Last semester, Mark Nelson – master’s student and research coordinator for the Center for Education Policy Research at the Harvard Graduate School of Education – completed an internship with us. One of the tasks he undertook was to create a short “Meet the Out of Eden Learn Team” video: you can view the fruits of his labor here. We think he has done a very nice job.
The initial purpose of the video was to help people understand the context in which Out of Eden Learn has been developed. We imagined a light-hearted video that would help people put names to faces and underscore that we are a small group of researchers based at a school of education. As the piece took shape, however, it became clear that it could do more than provide a glimpse of us going about our business at Project Zero: we felt it had the potential to convey some of the philosophy that underpins our project and what motivates us to do this work.

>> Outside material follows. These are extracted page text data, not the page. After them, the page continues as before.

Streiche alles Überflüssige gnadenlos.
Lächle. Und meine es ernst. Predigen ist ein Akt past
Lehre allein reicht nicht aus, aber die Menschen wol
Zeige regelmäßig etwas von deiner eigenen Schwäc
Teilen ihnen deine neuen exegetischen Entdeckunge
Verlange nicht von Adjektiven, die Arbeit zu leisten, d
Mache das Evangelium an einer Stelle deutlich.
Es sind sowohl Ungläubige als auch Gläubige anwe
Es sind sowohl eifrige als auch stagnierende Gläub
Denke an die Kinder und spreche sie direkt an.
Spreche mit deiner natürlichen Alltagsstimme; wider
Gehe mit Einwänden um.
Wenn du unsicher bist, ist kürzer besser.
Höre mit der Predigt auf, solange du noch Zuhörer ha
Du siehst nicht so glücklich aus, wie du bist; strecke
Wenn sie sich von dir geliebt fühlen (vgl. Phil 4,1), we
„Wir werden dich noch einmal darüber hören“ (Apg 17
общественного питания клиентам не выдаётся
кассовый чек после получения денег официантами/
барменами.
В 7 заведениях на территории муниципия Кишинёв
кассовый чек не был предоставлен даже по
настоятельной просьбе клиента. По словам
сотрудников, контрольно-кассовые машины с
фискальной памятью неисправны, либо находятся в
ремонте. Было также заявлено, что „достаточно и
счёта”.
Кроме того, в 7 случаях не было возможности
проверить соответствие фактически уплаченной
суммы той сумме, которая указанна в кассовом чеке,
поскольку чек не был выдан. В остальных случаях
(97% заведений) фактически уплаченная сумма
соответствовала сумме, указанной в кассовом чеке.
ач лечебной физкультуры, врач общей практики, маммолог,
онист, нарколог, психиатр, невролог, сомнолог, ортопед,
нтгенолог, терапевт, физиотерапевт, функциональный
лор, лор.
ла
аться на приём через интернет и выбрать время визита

We often joke that for a project concerned with slowing down, Out of Eden Learn moves at an unusually rapid rate for university-based research – and on certain days (such as when we’re trying to launch new walking parties) the pace in the office can be nothing short of frenetic. That inconsistency aside, we try to maintain some coherence between the educational values that infuse our curriculum and how we go about our work behind the scenes. For example, we try to build moments of careful observation and attentive listening into our research process and to take multiple viewpoints into account.
In an earlier blog post, Research and Out of Eden Learn: Forging Our Own Path, I characterized our work as being action-oriented, collaborative, and learner-centric. I think Mark’s video communicates these qualities.
• We take great pride and delight in the fact that real teachers and students from around the world are actively participating in Out of Eden Learn.
• We love to work collaboratively with one another and hold regular ‘open door’ team meetings – to the benefit of interested graduate students as well as us.
• The learning experiences of our participants remain front and center of what we do; we constantly marvel at young people’s insights and creativity.
If nothing else, I hope Mark’s video conveys that we are highly committed to Out of Eden Learn and enjoy working with and from one each other. At a moment when there is a great deal of tumult and suffering in the world at large, we realize that we are working in a privileged space. We hope that in our own small way we can make a positive contribution – by inviting young people to open up to new ways of looking at the world and, especially, to learn with and from each other.